LA CRISIS DEL CORONAVIRUS

Donde nunca llega el virus

Cinco municipios de Madrid son los únicos rincones de la región más afectada de Europa en los que no se ha registrado jamás un caso de covid-19

José, vecino de Horcajo de la sierra, en su huerto.
José, vecino de Horcajo de la sierra, en su huerto.david expósito

A estos cinco municipios de la región más afectada de Europa nunca ha llegado el coronavirus: La Hiruela, Robledillo de la Jara, Navarredonda y San Mamés, Somosierra y Horcajo de la Sierra. Son poblaciones de la sierra de Madrid, en altitud, donde hace un frío que pela.
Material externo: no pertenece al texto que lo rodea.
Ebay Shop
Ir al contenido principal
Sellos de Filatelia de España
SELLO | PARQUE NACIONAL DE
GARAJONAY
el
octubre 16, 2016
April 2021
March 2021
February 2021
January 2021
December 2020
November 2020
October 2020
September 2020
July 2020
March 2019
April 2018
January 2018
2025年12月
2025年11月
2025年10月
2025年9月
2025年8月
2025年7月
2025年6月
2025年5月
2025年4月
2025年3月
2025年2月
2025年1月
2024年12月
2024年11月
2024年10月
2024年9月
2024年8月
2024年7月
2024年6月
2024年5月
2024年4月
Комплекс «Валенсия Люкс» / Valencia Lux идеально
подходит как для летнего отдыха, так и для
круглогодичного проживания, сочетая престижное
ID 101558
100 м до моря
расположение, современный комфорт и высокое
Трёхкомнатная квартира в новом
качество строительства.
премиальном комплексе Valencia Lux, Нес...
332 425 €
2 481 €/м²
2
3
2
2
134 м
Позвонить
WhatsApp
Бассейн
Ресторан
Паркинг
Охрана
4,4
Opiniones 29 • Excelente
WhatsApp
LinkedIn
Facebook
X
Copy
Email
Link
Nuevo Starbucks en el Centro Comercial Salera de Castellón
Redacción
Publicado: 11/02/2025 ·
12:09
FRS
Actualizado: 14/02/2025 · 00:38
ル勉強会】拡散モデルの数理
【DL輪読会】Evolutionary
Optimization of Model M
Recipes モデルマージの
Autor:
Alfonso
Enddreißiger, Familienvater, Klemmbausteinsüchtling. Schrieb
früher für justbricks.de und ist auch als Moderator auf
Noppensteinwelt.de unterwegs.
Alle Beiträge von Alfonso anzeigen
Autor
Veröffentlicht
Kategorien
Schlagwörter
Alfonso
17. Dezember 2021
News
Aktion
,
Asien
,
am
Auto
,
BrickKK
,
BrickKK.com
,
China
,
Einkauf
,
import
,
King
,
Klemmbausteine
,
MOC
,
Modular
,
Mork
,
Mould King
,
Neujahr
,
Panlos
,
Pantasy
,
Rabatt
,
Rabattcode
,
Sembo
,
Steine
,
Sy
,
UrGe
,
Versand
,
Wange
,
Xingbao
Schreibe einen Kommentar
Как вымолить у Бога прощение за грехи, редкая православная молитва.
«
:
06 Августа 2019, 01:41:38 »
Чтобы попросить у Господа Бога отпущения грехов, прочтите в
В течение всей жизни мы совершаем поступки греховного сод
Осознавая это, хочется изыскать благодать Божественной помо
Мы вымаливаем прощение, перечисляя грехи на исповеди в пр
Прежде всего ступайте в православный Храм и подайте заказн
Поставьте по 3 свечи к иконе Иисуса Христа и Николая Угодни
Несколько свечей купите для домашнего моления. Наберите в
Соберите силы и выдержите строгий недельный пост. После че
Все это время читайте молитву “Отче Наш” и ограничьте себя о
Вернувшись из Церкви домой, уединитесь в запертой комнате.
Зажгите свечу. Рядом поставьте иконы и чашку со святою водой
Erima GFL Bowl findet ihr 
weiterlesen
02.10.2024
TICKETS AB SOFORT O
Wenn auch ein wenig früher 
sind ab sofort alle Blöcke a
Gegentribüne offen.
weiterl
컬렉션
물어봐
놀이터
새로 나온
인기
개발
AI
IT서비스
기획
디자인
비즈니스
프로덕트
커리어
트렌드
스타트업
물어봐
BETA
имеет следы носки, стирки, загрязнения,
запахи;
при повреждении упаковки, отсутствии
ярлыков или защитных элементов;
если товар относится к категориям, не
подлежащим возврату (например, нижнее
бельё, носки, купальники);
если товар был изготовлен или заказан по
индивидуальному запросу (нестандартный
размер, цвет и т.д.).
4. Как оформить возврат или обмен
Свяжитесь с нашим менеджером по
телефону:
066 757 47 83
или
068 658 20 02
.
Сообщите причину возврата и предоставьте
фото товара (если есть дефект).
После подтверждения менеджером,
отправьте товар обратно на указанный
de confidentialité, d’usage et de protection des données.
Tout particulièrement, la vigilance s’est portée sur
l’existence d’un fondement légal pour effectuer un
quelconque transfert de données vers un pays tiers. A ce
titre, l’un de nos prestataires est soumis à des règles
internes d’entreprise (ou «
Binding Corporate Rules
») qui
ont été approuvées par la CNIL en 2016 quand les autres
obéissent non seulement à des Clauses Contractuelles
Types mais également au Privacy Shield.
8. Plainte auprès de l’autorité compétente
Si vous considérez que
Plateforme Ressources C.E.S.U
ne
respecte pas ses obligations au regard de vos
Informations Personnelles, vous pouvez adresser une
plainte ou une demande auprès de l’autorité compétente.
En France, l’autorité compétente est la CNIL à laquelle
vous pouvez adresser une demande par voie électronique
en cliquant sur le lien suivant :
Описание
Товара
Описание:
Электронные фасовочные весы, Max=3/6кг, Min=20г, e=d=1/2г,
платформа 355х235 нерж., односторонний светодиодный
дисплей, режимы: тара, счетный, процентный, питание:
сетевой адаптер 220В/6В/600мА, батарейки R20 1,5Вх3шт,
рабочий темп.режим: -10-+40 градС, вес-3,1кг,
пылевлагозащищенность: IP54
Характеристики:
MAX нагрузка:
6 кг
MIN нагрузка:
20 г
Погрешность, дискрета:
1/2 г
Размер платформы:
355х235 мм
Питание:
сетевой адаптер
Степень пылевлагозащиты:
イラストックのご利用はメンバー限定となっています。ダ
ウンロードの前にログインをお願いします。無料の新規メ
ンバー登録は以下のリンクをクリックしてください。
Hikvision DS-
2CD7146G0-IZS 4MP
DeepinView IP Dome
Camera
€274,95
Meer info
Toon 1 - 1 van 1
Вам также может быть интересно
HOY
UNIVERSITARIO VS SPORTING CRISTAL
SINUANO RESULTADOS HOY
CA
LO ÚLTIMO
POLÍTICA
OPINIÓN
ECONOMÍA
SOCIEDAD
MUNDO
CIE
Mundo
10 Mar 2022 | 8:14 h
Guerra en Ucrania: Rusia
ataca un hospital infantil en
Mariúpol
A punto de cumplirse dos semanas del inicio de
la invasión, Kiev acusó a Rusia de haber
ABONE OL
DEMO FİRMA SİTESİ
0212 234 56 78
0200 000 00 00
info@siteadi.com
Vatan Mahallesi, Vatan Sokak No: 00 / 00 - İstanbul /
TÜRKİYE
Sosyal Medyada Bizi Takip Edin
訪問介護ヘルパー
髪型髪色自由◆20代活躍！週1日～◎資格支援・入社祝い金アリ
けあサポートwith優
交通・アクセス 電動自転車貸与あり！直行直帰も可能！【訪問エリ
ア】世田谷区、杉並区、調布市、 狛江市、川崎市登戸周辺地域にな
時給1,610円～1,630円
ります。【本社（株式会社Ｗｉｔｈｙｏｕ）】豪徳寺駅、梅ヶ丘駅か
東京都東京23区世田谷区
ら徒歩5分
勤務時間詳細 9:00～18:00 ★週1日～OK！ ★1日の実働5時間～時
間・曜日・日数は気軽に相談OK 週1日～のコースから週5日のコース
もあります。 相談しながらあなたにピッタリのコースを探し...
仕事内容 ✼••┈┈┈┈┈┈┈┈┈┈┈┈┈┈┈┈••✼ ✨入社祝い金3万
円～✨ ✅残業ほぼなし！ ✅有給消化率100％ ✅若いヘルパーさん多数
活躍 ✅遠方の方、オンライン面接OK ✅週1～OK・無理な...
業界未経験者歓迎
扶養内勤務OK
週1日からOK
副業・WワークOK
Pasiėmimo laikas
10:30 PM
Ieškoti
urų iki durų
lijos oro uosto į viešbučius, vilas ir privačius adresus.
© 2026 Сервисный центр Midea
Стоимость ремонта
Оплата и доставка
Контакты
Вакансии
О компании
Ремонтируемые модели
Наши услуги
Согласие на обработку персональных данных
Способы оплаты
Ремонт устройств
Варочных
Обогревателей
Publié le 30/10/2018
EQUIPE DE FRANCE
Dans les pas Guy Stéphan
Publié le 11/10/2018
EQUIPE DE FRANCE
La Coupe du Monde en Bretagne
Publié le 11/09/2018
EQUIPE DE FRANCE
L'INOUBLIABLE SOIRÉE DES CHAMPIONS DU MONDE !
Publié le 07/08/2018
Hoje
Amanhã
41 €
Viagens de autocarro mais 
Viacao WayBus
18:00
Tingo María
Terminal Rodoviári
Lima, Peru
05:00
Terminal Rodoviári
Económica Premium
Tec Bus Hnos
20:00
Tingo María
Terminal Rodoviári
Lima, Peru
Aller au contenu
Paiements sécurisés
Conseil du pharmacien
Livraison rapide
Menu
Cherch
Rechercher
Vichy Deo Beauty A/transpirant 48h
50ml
Tienen poco más de cien habitantes y la vida social de sus vecinos, en su mayoría jubilados que echan la mañana jugando a las cartas o paseando por la carretera, no requiere estrecheces ni aprietos. “Estoy muy a gusto lejos del coronavirus, aunque hay poca diversión. No te puedes arrimar a la gente y tienes que llevar la mascarilla puesta. Que nos tengamos que ver así, con lo bonita que era la vida”, reflexiona José Sanz, de 75 años, mientras recoge manzanas y tomates en una huerta. En una bañera vieja ha sembrado hortalizas.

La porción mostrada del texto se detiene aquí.